Mesmo com dezenas de inimigos, partículas, luzes piscando e efeitos sonoros bombásticos, o motor gráfico se mantém firme, embora usuários com PCs mais modestos ainda possam sofrer engasgos nos momentos mais intensos.

O visual é um show à parte. A direção de arte aposta num estilo cel-shaded vibrante e caricato, com inimigos que parecem saídos de uma HQ sobrenatural. As animações, embora simples, são muito eficazes e estilosas, ver um inimigo explodir em luz divina ou um altar negro se abrir como se tivesse vida é sempre satisfatório.

A trilha sonora é energética, misturando riffs de guitarra com hinos distorcidos, criando uma fusão entre o sagrado e o profano que dá identidade ao jogo. Os efeitos sonoros seguem a mesma linha: exagerados, engraçados e intensos, sem perder a clareza necessária durante o caos.

Holy Shoot - Fig 4

Um jogo para os que não têm medo de morrer

Não se engane: esse jogo não é fácil. A curva de aprendizado é acentuada, e embora haja um tutorial básico, o verdadeiro domínio só vem com a prática. Muitos jogadores vão falhar nas primeiras descidas, seja por descuido, má escolha de armas ou simplesmente por azar. Mas é essa imprevisibilidade que torna o jogo viciante.

Assim como outros roguelikes, você não ganha apenas experiência dentro da run. Após cada partida, pontos coletados permitem desbloquear novas armas, personagens e melhorias passivas, o que dá uma sensação de progressão constante, mesmo após derrotas.

Apesar disso, Holy Shoot é um jogo mais indicado para jogadores que gostam de dificuldade elevada e mecânicas rápidas. A ausência de pausas, o ritmo acelerado e a ação ininterrupta podem frustrar jogadores mais casuais ou que preferem experiências narrativas.

Ainda assim, há modos alternativos em desenvolvimento: como o Modo Salvação (com desafios semanais e rankings) e o Modo Penitência (com apenas uma vida por run e dificuldade extrema).

Um jogo de simples, mas com identidade própria

Holy Shoot não tenta ser um FPS tradicional, nem um roguelike conservador.
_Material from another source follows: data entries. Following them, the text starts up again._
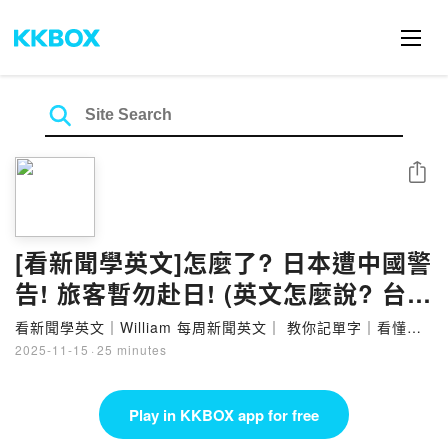
Share
[看新聞學英文]怎麼了? 日本遭中國警
告! 旅客暫勿赴日! (英文怎麼說? 台灣
有事 日本有事) (2025-11-15) #時事
看新聞學英文｜William 每周新聞英文｜ 教你記單字｜看懂文
章
英文 #英文閱讀 #英文單字 #英語學習
2025-11-15
·
25 minutes
Play in KKBOX app for free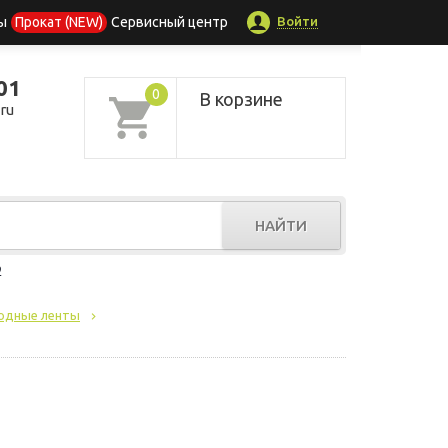
Войти
ы
Прокат (NEW)
Сервисный центр
01
0
В корзине
ru
НАЙТИ
р
одные ленты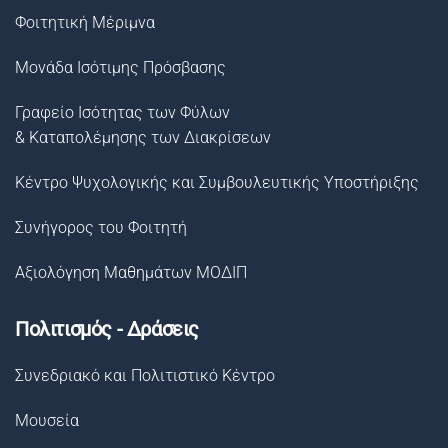
Φοιτητική Μέριμνα
Μονάδα Ισότιμης Πρόσβασης
Γραφείο Ισότητας των Φύλων
& Καταπολέμησης των Διακρίσεων
Κέντρο Ψυχολογικής και Συμβουλευτικής Υποστήριξης
Συνήγορος του Φοιτητή
Αξιολόγηση Μαθημάτων ΜΟΔΙΠ
Πολιτισμός - Δράσεις
Συνεδριακό και Πολιτιστικό Κέντρο
Μουσεία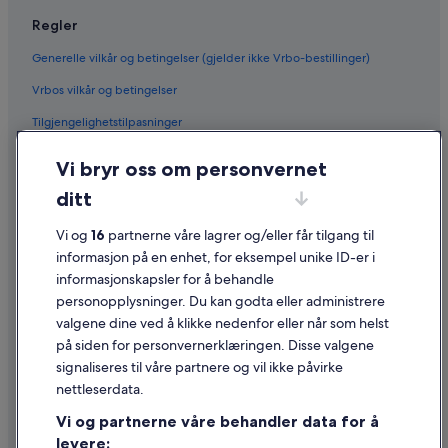
Regler
Generelle vilkår og betingelser (gjelder ikke Vrbo-bestillinger)
Vrbos vilkår og betingelser
Tilgjengelighetstilpasninger
Personvern
Vi bryr oss om personvernet
Informasjonskapsler
ditt
Generelle vilkår for bruk av nettstedet
Vi og
16
partnerne våre lagrer og/eller får tilgang til
Juridisk informasjon / kontakt oss
informasjon på en enhet, for eksempel unike ID-er i
informasjonskapsler for å behandle
Retningslinjer for innhold og rapportering av innhold
personopplysninger. Du kan godta eller administrere
valgene dine ved å klikke nedenfor eller når som helst
Hjelp
på siden for personvernerklæringen. Disse valgene
Kontakt oss
signaliseres til våre partnere og vil ikke påvirke
nettleserdata.
Avbestille eller endre bestillingen
Vi og partnerne våre behandler data for å
Refusjonsprosessen og tidsrammer for refusjon
levere: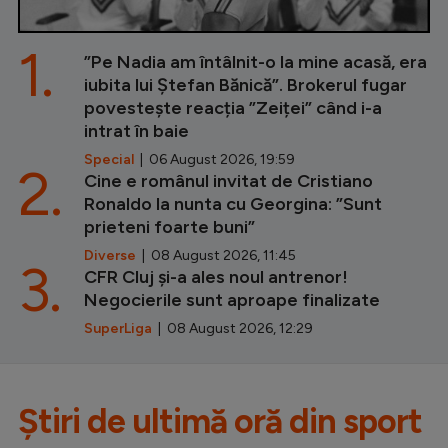
1.
”Pe Nadia am întâlnit-o la mine acasă, era
iubita lui Ștefan Bănică”. Brokerul fugar
povestește reacția ”Zeiței” când i-a
intrat în baie
Special
| 06 August 2026, 19:59
2.
Cine e românul invitat de Cristiano
Ronaldo la nunta cu Georgina: ”Sunt
prieteni foarte buni”
Diverse
| 08 August 2026, 11:45
3.
CFR Cluj și-a ales noul antrenor!
Negocierile sunt aproape finalizate
SuperLiga
| 08 August 2026, 12:29
Știri de ultimă oră din sport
Ele é um híbrido ousado, que mistura tiroteios insanos com sátiras religiosas, combate tático com estética pop, e ainda faz você rir enquanto explode demônios.

Há momentos hilários, como ao enfrentar Mammon, o demônio do consumo, que te ataca com moedas e propagandas, ou quando um NPC te convida para confessar seus “pecados de gameplay”. Essa leveza se contrapõe ao clima intenso e cria um equilíbrio surpreendentemente agradável.

O jogo sabe quem é seu público: jogadores que amam intensidade, caos controlado, decisões difíceis e partidas onde tudo pode dar errado, e ainda assim ser divertido.

Holy Shoot - Fig 5

PROS:

  • Estratégia profunda e tática em larga escala;
  • Atualizações constantes que mantêm o jogo fresco;
  • Magias e sistemas únicos de combate e morte;
  • O Modo Endless e o Map Creator adicionam altíssima rejogabilidade;
  • Trilha sonora e ambientação imersivas.

CONTRAS:

  • Pode ser frustrante para iniciantes no gênero;
  • Performance pode sofrer em máquinas mais simples;
  • Visual utilitário pode afastar quem espera algo mais “bonito” ou “realista”, apesar da ótima direção de arte;
  • Falta de tutoriais mais explicativos em algumas partes.

Plataformas

PC – Steam (Plataforma analisada, chave gentilmente cedida por Tale Era Interactive);

NOTAS:

Jogabilidade:Qualidade dos controles10
Design (Dificuldade, Level, Criatividade)10
História:Enredo6
Narrativa6
Arte:Gráficos7
Direção artística8
Audio:Efeitos Sonoros6
Trilha Sonora8
PortEstabilidade10
Otimização10
NOTA FINAL:8,1

Holy Shoot é um jogo que foge dos padrões. Ele entrega uma experiência intensa, caótica e carismática, com tiroteios em ritmo acelerado, ambientação criativa e piadas que desafiam até mesmo os temas mais sagrados. A cada run, você sente o peso do desafio e o sabor da superação, e é justamente isso que o torna tão viciante. Se você procura um roguelike FPS com identidade própria, que não tem medo de brincar com o profano, Holy Shoot é um dos lançamentos mais promissores de 2025. Mas esteja avisado: isso aqui não é passeio no paraíso. Aqui, você vai suar, morrer e rir, tudo ao mesmo tempo.

Em um mundo onde muitos jogos seguem fórmulas, Holy Shoot prova que ainda há espaço para criatividade, coragem e muito, muito caos.